**Problem description**
Copy word for word the lines in the records below, starting at the line with "Dulcfold.com: Legit Online" and ending at the line with "Messages and Greetings to Share". Skip the pictures.

**Data listing**

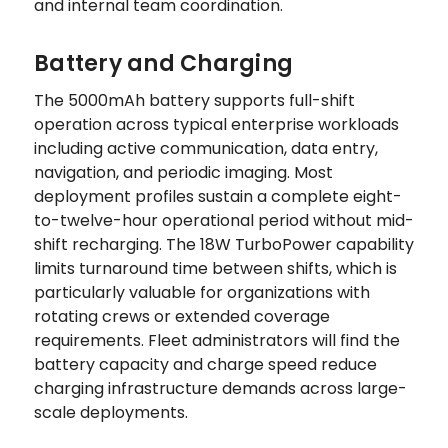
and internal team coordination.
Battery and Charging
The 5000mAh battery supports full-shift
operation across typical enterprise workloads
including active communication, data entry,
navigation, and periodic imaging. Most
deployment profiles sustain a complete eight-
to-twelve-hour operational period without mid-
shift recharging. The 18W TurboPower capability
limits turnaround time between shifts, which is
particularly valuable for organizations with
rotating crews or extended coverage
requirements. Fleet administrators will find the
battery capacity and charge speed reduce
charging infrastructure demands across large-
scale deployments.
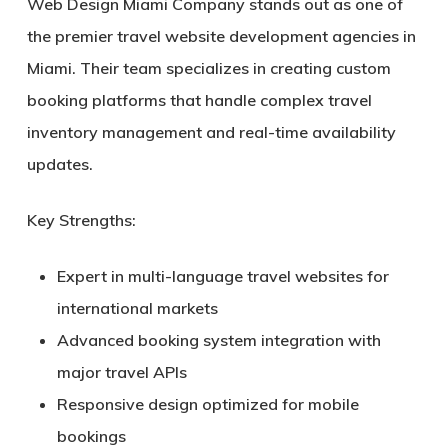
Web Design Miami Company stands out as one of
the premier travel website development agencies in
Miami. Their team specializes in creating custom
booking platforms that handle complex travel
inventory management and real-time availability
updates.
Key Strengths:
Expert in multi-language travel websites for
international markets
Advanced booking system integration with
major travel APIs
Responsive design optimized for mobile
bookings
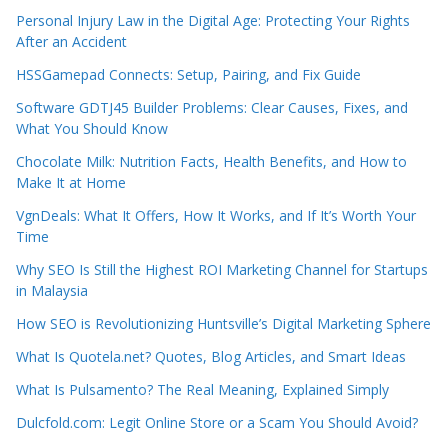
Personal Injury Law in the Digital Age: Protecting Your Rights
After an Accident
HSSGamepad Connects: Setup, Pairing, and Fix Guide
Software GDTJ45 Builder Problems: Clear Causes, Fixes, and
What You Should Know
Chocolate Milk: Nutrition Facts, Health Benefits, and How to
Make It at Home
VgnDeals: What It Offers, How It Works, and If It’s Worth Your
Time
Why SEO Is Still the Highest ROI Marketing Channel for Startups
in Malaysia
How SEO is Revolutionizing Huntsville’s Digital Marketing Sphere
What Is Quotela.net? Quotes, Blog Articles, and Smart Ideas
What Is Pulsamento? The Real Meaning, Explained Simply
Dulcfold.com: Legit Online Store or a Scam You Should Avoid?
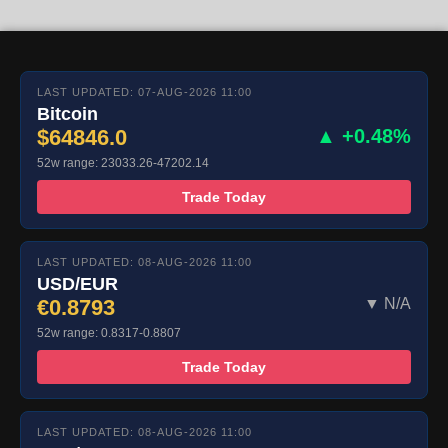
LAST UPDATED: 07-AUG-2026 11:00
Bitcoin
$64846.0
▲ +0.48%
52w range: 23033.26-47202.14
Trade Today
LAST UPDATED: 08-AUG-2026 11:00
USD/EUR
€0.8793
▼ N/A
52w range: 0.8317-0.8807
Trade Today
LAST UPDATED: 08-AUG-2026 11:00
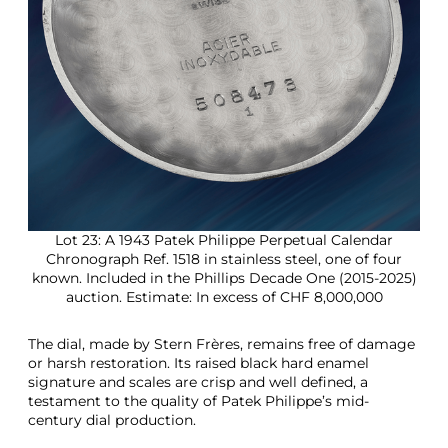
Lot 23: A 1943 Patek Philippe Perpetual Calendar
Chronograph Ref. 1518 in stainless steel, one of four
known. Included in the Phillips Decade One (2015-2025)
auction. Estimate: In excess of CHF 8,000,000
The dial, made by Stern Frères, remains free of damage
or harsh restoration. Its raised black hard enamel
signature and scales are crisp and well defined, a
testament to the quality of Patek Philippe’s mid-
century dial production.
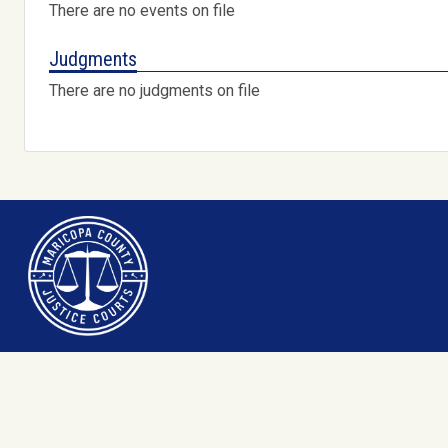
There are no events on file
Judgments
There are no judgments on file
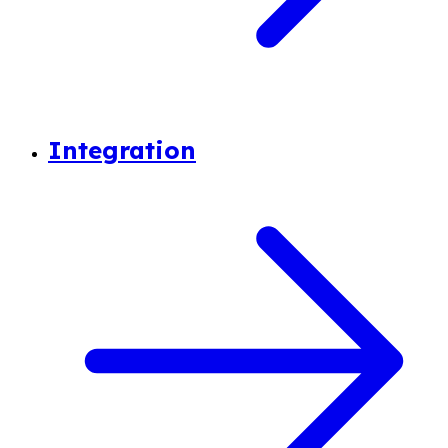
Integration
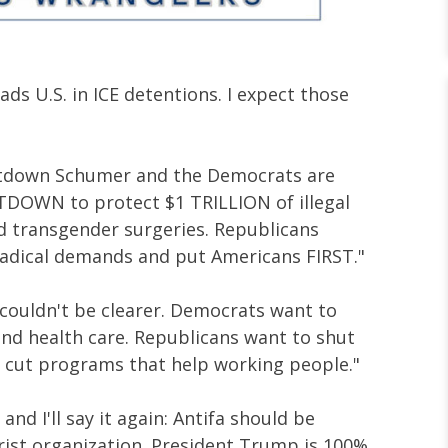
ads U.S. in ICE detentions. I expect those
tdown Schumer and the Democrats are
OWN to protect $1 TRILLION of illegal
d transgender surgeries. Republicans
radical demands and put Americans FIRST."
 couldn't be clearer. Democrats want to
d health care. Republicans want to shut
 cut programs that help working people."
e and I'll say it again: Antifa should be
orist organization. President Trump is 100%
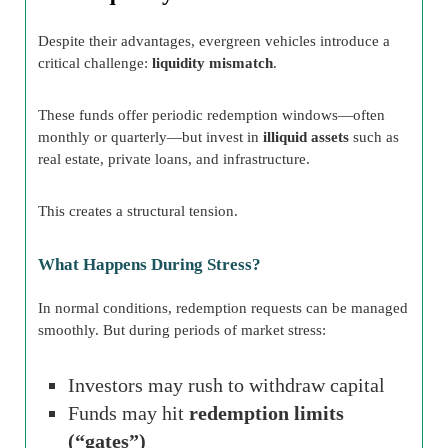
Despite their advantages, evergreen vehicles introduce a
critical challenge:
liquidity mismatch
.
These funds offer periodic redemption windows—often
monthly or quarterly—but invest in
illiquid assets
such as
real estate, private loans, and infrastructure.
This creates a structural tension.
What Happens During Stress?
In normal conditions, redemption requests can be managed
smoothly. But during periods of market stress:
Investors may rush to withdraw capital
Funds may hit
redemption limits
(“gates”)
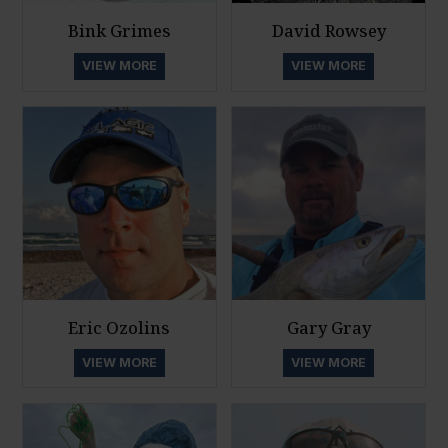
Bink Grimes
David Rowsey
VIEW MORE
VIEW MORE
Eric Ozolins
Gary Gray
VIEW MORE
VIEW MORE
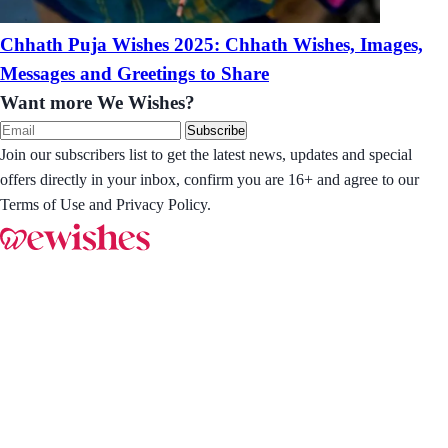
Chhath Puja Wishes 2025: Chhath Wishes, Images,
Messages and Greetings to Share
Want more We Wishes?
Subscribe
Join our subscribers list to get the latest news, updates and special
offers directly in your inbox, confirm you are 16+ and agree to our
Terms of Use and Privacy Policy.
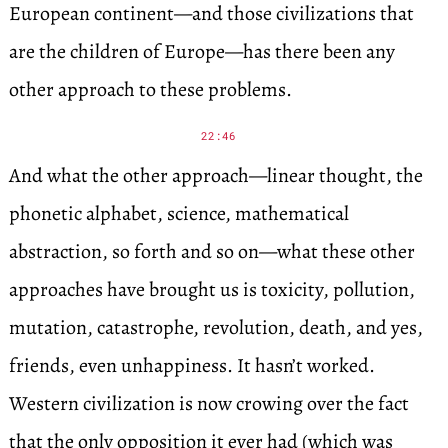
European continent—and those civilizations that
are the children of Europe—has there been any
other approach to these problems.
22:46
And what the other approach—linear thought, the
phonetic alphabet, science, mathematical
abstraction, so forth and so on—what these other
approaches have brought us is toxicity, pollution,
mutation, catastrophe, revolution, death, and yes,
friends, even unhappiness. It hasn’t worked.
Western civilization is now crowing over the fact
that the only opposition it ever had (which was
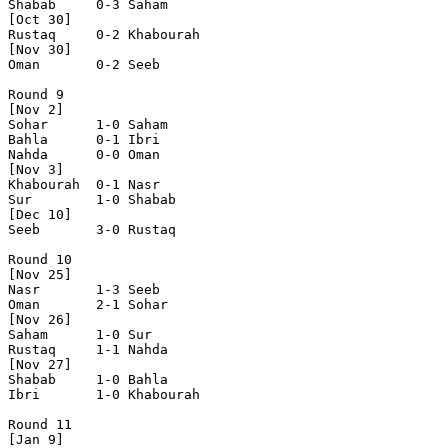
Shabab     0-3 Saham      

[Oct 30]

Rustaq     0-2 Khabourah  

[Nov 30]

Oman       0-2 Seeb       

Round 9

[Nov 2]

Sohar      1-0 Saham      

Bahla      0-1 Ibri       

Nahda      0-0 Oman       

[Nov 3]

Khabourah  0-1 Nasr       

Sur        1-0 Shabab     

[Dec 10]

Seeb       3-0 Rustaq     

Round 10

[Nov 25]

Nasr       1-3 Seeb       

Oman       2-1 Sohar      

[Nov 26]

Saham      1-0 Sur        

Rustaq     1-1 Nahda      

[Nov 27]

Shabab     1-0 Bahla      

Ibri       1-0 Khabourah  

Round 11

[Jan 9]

**Answer for the task**
Dulcfold.com: Legit Online Store or a Scam You Should Avoid?
LAST UPDATED: 07-AUG-2026 11:00
Bitcoin
$64846.0
▲ +0.48%
52w range: 23033.26-47202.14
Trade Today
LAST UPDATED: 08-AUG-2026 11:00
USD/EUR
€0.8793
▼ N/A
52w range: 0.8317-0.8807
Trade Today
LAST UPDATED: 08-AUG-2026 11:00
Lot 23: A 1943 Patek Philippe Perpetual Calendar
Chronograph Ref. 1518 in stainless steel, one of four
known. Included in the Phillips Decade One (2015-2025)
auction. Estimate: In excess of CHF 8,000,000
The dial, made by Stern Frères, remains free of damage
or harsh restoration. Its raised black hard enamel
signature and scales are crisp and well defined, a
testament to the quality of Patek Philippe’s mid-
century dial production.
There are no events on file
Judgments
There are no judgments on file
Integration
ads U.S. in ICE detentions. I expect those
tdown Schumer and the Democrats are
OWN to protect $1 TRILLION of illegal
d transgender surgeries. Republicans
radical demands and put Americans FIRST."
 couldn't be clearer. Democrats want to
d health care. Republicans want to shut
 cut programs that help working people."
e and I'll say it again: Antifa should be
orist organization. President Trump is 100%
Despite their advantages, evergreen vehicles introduce a
critical challenge:
liquidity mismatch
.
These funds offer periodic redemption windows—often
monthly or quarterly—but invest in
illiquid assets
such as
real estate, private loans, and infrastructure.
This creates a structural tension.
What Happens During Stress?
In normal conditions, redemption requests can be managed
smoothly. But during periods of market stress:
Investors may rush to withdraw capital
Funds may hit
redemption limits
(“gates”)
Bink Grimes
David Rowsey
VIEW MORE
VIEW MORE
Eric Ozolins
Gary Gray
VIEW MORE
VIEW MORE
Chhath Puja Wishes 2025: Chhath Wishes, Images,
Messages and Greetings to Share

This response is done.